Between blood sugar management and medications, cancer treatment side effects, pain and opioid medications and their side effects, there are a lot of pieces. More pieces than Coco can hold on her own, and more than her team can hold with her or for her from her home right now. We have got her set up on a floor at the Victoria General Hospital for now, where she has the pain management assistance and oversight she needs, access to things like insulin that she couldn’t get for home yet, and most importantly the support of hospital social workers and nurse liaisons to make sure that all of the pieces required to keep her safe and well at home are in place before she is released. 

So here’s where you come in: 

  1. Please understand that Coco is both in huge amounts of pain, on huge amounts of meds that make her super spacey, way more tired than ever (and Coco has been a nap champion longer than I’ve known her, so this is something). She doesn’t have a whole lot of capacity for engagement and can fall asleep or space out in the middle of conversations- don’t take it personal if you don’t hear back from her in the sort of turn around you may have expected in the past. That being said, she loves when you send her cute little things, impressive arts, smart takes (like short form meme sort of things- not reading articles r.n). If you are trying to get in touch about helping, it’s easier to check in with me and/or Johanna or to email cococancercabal@gmail.com which we both get.
  1. Hospital food sucks. Coco is really craving proteins and the few sorts of food that she knows she can stomach easily enough, that can also be relatively stable if it takes her a few hours to eat them. Her top choice requests right now as of noon on Tuesday are: a ham & cheese croissant and/or ham & cheese sandwich, pizza/flatbreads and a chocolate croissant (there is a cobbs across from the hospital, but she can’t leave) and a couple of navel oranges. Obviously visits in hospital are limited to hospital visiting hours and the covid expectations that no one should go in if they are symptomatic or awaiting test results, everyone masked etc etc. If you are local, and have ability to make drop-offs to the VGH hospital, let me know and I will reach out when she passes on wish lists in effort to line her up with the things. We can set something like this up thru the meal-train bonus features.
  1. Go-fund-me will likely resume with a new stretch goal once we have had a chance to review and revise budgets. Some of y’all are set up with monthly payments and that is really helpful for knowing that there’s a pool to pay for all the things that come up. So far some of the things have included medications beyond what is covered by PWD, food groceries and the needed delivery when we’ve all been maxed out, home and personal equipment beyond what we could get through loaner programs, and transportation costs beyond what we were able to access from the volunteer drive program from the Cancer clinic driveline. Personal supplies like linens for night sweats, a cane to help with reduced balance and mobility, a hand held shower head have all been crucial. We are so incredibly grateful for the support folks have offered over the past few months that have helped us be able to be with this really horrible situation, without having to have a bunch of extra stress about what we could afford.  

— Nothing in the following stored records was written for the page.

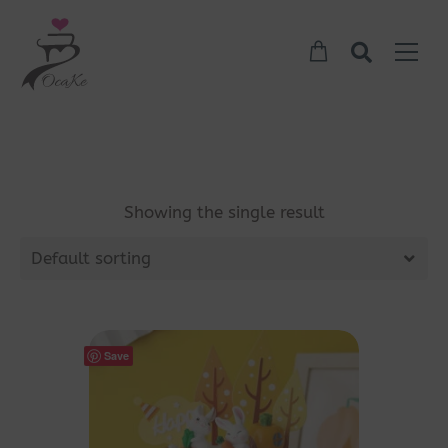
Showing the single result
Default sorting
Save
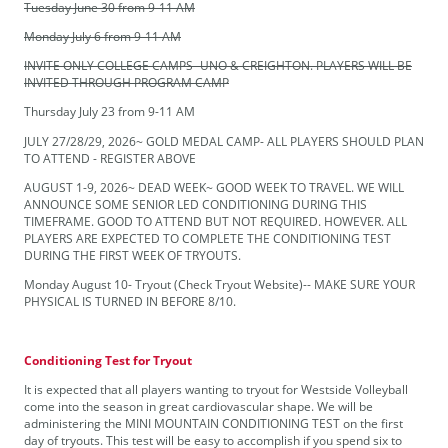
Tuesday June 30 from 9-11 AM
Monday July 6 from 9-11 AM
INVITE ONLY COLLEGE CAMPS- UNO & CREIGHTON. PLAYERS WILL BE
INVITED THROUGH PROGRAM CAMP
Thursday July 23 from 9-11 AM
JULY 27/28/29, 2026~ GOLD MEDAL CAMP- ALL PLAYERS SHOULD PLAN
TO ATTEND - REGISTER ABOVE
AUGUST 1-9, 2026~ DEAD WEEK~ GOOD WEEK TO TRAVEL. WE WILL
ANNOUNCE SOME SENIOR LED CONDITIONING DURING THIS
TIMEFRAME. GOOD TO ATTEND BUT NOT REQUIRED. HOWEVER. ALL
PLAYERS ARE EXPECTED TO COMPLETE THE CONDITIONING TEST
DURING THE FIRST WEEK OF TRYOUTS.
Monday August 10- Tryout (Check Tryout Website)-- MAKE SURE YOUR
PHYSICAL IS TURNED IN BEFORE 8/10.
Conditioning Test for Tryout
It is expected that all players wanting to tryout for Westside Volleyball
come into the season in great cardiovascular shape. We will be
administering the MINI MOUNTAIN CONDITIONING TEST on the first
day of tryouts. This test will be easy to accomplish if you spend six to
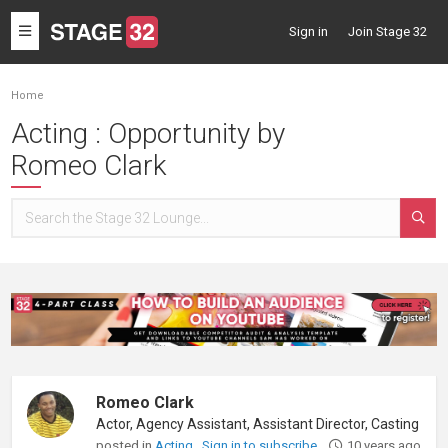
Toggle
Sign in
Join Stage 32
navigation
Home
Acting : Opportunity by
Romeo Clark
Romeo Clark
posted in
Acting
Sign in to subscribe
10 years ago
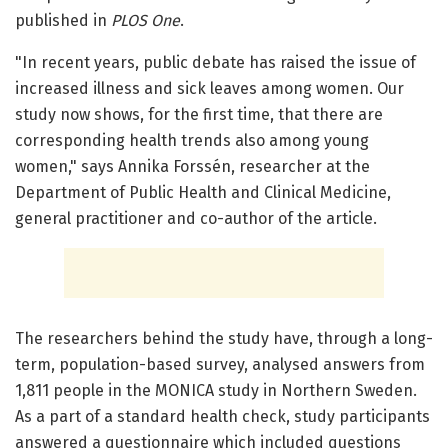
published in
PLOS One
.
"In recent years, public debate has raised the issue of
increased illness and sick leaves among women. Our
study now shows, for the first time, that there are
corresponding health trends also among young
women," says Annika Forssén, researcher at the
Department of Public Health and Clinical Medicine,
general practitioner and co-author of the article.
The researchers behind the study have, through a long-
term, population-based survey, analysed answers from
1,811 people in the MONICA study in Northern Sweden.
As a part of a standard health check, study participants
answered a questionnaire which included questions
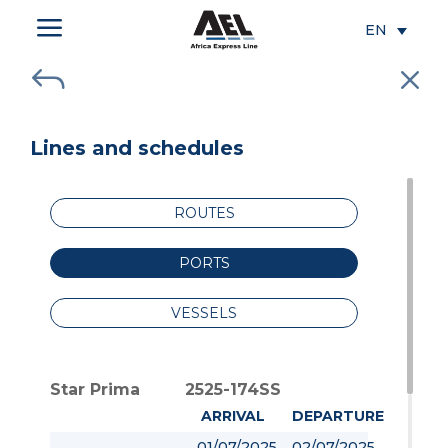
a
EN
J
M
Lines and schedules
ROUTES
PORTS
VESSELS
Star Prima
2525-174SS
ARRIVAL
DEPARTURE
01/07/2025
02/07/2025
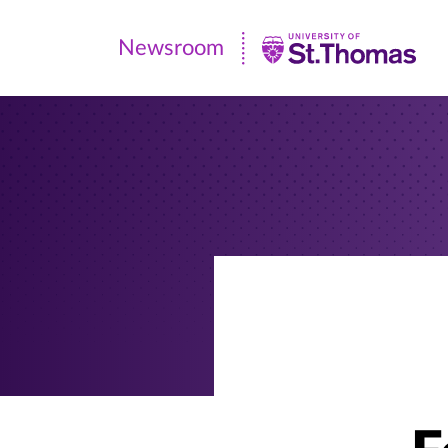
Newsroom
Newsroom
|
University
of
St.
Thomas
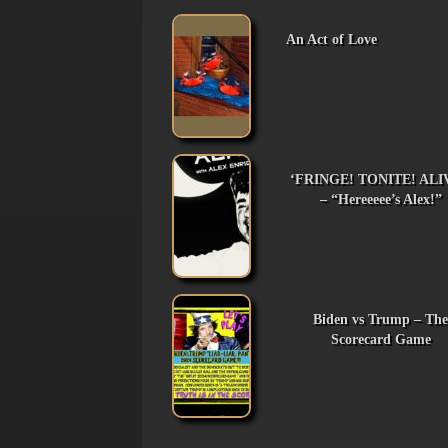
An Act of Love
‘FRINGE! TONITE! ALI
– “Hereeeee’s Alex!”
Biden vs Trump – The
Scorecard Game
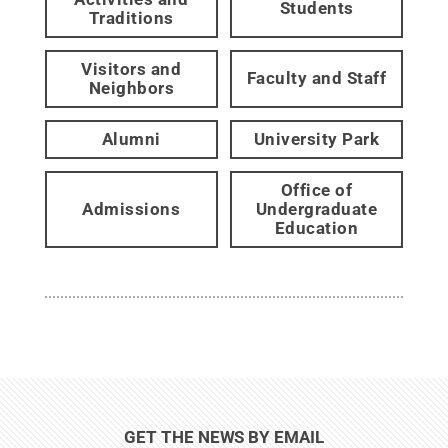
Students
Traditions
Visitors and
Faculty and Staff
Neighbors
Alumni
University Park
Office of
Admissions
Undergraduate
Education
GET THE NEWS BY EMAIL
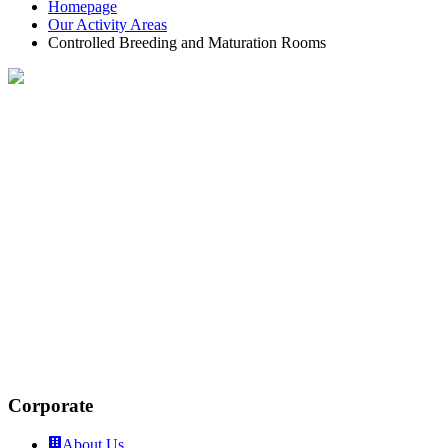
Homepage
Our Activity Areas
Controlled Breeding and Maturation Rooms
Controlled Growing and Ripening
Rooms
A suitable atmosphere is provided in order to keep the
fruit and vegetables in cold rooms for longer periods of
time. This atmosphere is provided by a controlled cold
room.
This is an environment where oxygen is almost
destroyed, a nitrogenous environment is created, and
the ideal temperature is achieved by absorbing harmful
carbon dioxide and ethylene produced from stored
vegetables and fruits.
Corporate
About Us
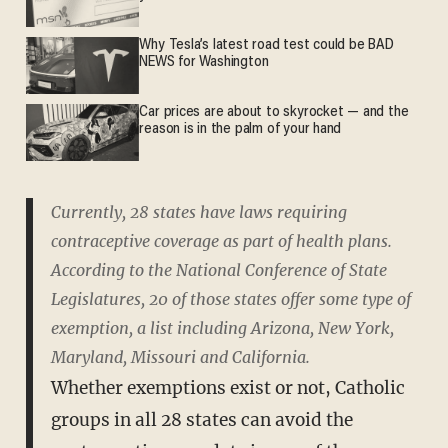
Why Tesla’s latest road test could be BAD
NEWS for Washington
Car prices are about to skyrocket — and the
reason is in the palm of your hand
Currently, 28 states have laws requiring
contraceptive coverage as part of health plans.
According to the National Conference of State
Legislatures, 20 of those states offer some type of
exemption, a list including Arizona, New York,
Maryland, Missouri and California.
Whether exemptions exist or not, Catholic
groups in all 28 states can avoid the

While we don’t know how long she will be in hospital for, we are still projecting a track towards the start of drip chemotherapy as soon as her body and her oncologists are ready. The road ahead of us is still long, a couple months more of chemo before the surgeries begin, which will likely be at least 4 procedures, hopefully seeing her NED (no evidence of disease – i’m learning all this new cancer lingo) and getting back to life in time for NEXT taurus season (a year from now) when she will be turning 50. She has big dreams and schemes for that birthday, but we gotta get thru this one first. If you are sending Coco a gift or card or flowers for her birthday (May 18th) just check in with the Coco Care Cabal on Facebook or by emailing cococarecabal@gmail.com  to make sure it’s going to the right place.

The big poop balloon we got her to celebrate the end of 5 weeks of radiation and our looking as swish as we could to bring her in for the last session.